> [WORKING DATA]:
········

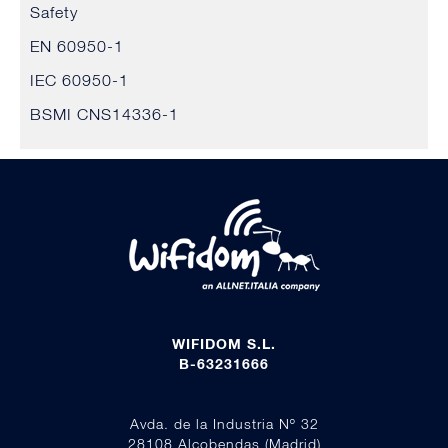
Safety
EN 60950-1
IEC 60950-1
BSMI CNS14336-1
WIFIDOM S.L.
B-63231666
Avda. de la Industria Nº 32
28108 Alcobendas (Madrid)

········

> [TASK TO COMPLETE]: Everything from the line holding "IEC 60950-1" through the last line of the entries should be retyped exactly, with no other lines.

> [ANSWER TO THIS PROBLEM]:
IEC 60950-1
BSMI CNS14336-1
WIFIDOM S.L.
B-63231666
Avda. de la Industria Nº 32
28108 Alcobendas (Madrid)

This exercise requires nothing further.